EXERCISE DETAILS: Each record below should be returned exactly, with its pictures left out.

INFORMATION:

# # # #

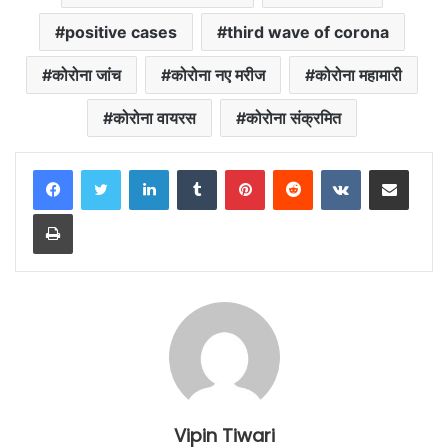
positive cases
third wave of corona
कोरोना जांच
कोरोना नए मरीज
कोरोना महामारी
कोरोना वायरस
कोरोना संक्रमित
LinkedIn
Tumblr
Pinterest
Reddit
VKontakte
Share via Email
Print
Vipin Tiwari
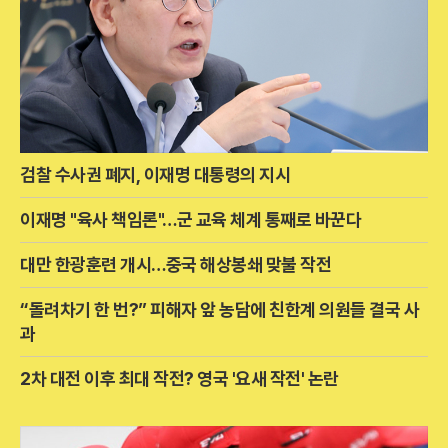
검찰 수사권 폐지, 이재명 대통령의 지시
이재명 "육사 책임론"…군 교육 체계 통째로 바꾼다
대만 한광훈련 개시…중국 해상봉쇄 맞불 작전
“돌려차기 한 번?” 피해자 앞 농담에 친한계 의원들 결국 사
과
2차 대전 이후 최대 작전? 영국 '요새 작전' 논란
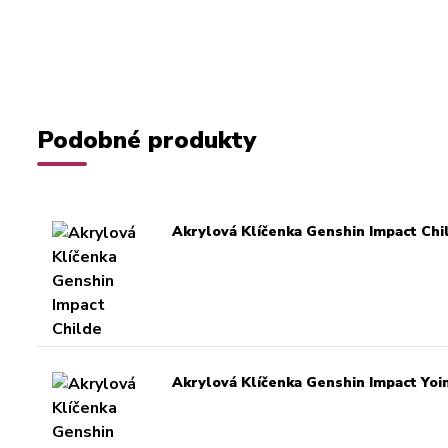
Podobné produkty
Akrylová Klíčenka Genshin Impact Chi
Akrylová Klíčenka Genshin Impact Yoi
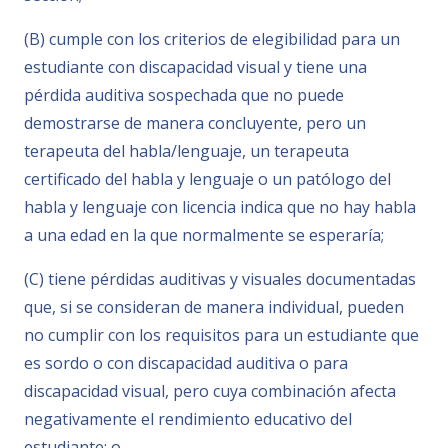
(B) cumple con los criterios de elegibilidad para un
estudiante con discapacidad visual y tiene una
pérdida auditiva sospechada que no puede
demostrarse de manera concluyente, pero un
terapeuta del habla/lenguaje, un terapeuta
certificado del habla y lenguaje o un patólogo del
habla y lenguaje con licencia indica que no hay habla
a una edad en la que normalmente se esperaría;
(C) tiene pérdidas auditivas y visuales documentadas
que, si se consideran de manera individual, pueden
no cumplir con los requisitos para un estudiante que
es sordo o con discapacidad auditiva o para
discapacidad visual, pero cuya combinación afecta
negativamente el rendimiento educativo del
estudiante; o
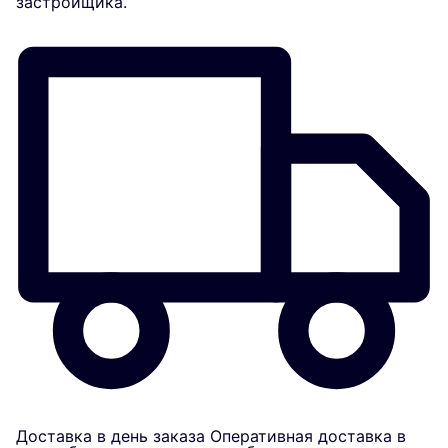
застройщика.
Доставка в день заказа
Оперативная доставка в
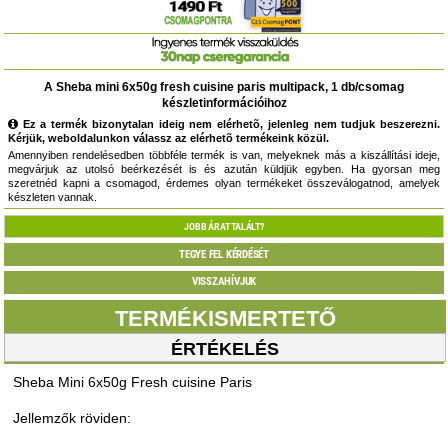
A Sheba mini 6x50g fresh cuisine paris multipack, 1 db/csomag
készletinformációihoz
Ez a termék bizonytalan ideig nem elérhetõ, jelenleg nem tudjuk beszerezni.
Kérjük, weboldalunkon válassz az elérhetõ termékeink közül.
Amennyiben rendelésedben többféle termék is van, melyeknek más a kiszállítási ideje,
megvárjuk az utolsó beérkezését is és azután küldjük egyben. Ha gyorsan meg
szeretnéd kapni a csomagod, érdemes olyan termékeket összeválogatnod, amelyek
készleten vannak.
JOBB ÁRAT TALÁLT?
TEGYE FEL KÉRDÉSÉT
VISSZAHÍVJUK
TERMÉKISMERTETŐ
ÉRTÉKELÉS
Sheba Mini 6x50g Fresh cuisine Paris
Jellemzők röviden:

# # # #

TASK RESPONSE:
positive cases
third wave of corona
कोरोना जांच
कोरोना नए मरीज
कोरोना महामारी
कोरोना वायरस
कोरोना संक्रमित
LinkedIn
Tumblr
Pinterest
Reddit
VKontakte
Share via Email
Print
Vipin Tiwari
검찰 수사권 폐지, 이재명 대통령의 지시
이재명 "육사 책임론"…군 교육 체계 통째로 바꾼다
대만 한광훈련 개시…중국 해상봉쇄 맞불 작전
“돌려차기 한 번?” 피해자 앞 농담에 친한계 의원들 결국 사
과
2차 대전 이후 최대 작전? 영국 '요새 작전' 논란
Podobné produkty
Akrylová Klíčenka Genshin Impact Chi
Akrylová Klíčenka Genshin Impact Yoi
(B) cumple con los criterios de elegibilidad para un
estudiante con discapacidad visual y tiene una
pérdida auditiva sospechada que no puede
demostrarse de manera concluyente, pero un
terapeuta del habla/lenguaje, un terapeuta
certificado del habla y lenguaje o un patólogo del
habla y lenguaje con licencia indica que no hay habla
a una edad en la que normalmente se esperaría;
(C) tiene pérdidas auditivas y visuales documentadas
que, si se consideran de manera individual, pueden
no cumplir con los requisitos para un estudiante que
es sordo o con discapacidad auditiva o para
discapacidad visual, pero cuya combinación afecta
negativamente el rendimiento educativo del
estudiante; o
застройщика.
Доставка в день заказа
Оперативная доставка в
A Sheba mini 6x50g fresh cuisine paris multipack, 1 db/csomag
készletinformációihoz
Ez a termék bizonytalan ideig nem elérhetõ, jelenleg nem tudjuk beszerezni.
Kérjük, weboldalunkon válassz az elérhetõ termékeink közül.
Amennyiben rendelésedben többféle termék is van, melyeknek más a kiszállítási ideje,
megvárjuk az utolsó beérkezését is és azután küldjük egyben. Ha gyorsan meg
szeretnéd kapni a csomagod, érdemes olyan termékeket összeválogatnod, amelyek
készleten vannak.
JOBB ÁRAT TALÁLT?
TEGYE FEL KÉRDÉSÉT
VISSZAHÍVJUK
TERMÉKISMERTETŐ
ÉRTÉKELÉS
Sheba Mini 6x50g Fresh cuisine Paris
Jellemzők röviden:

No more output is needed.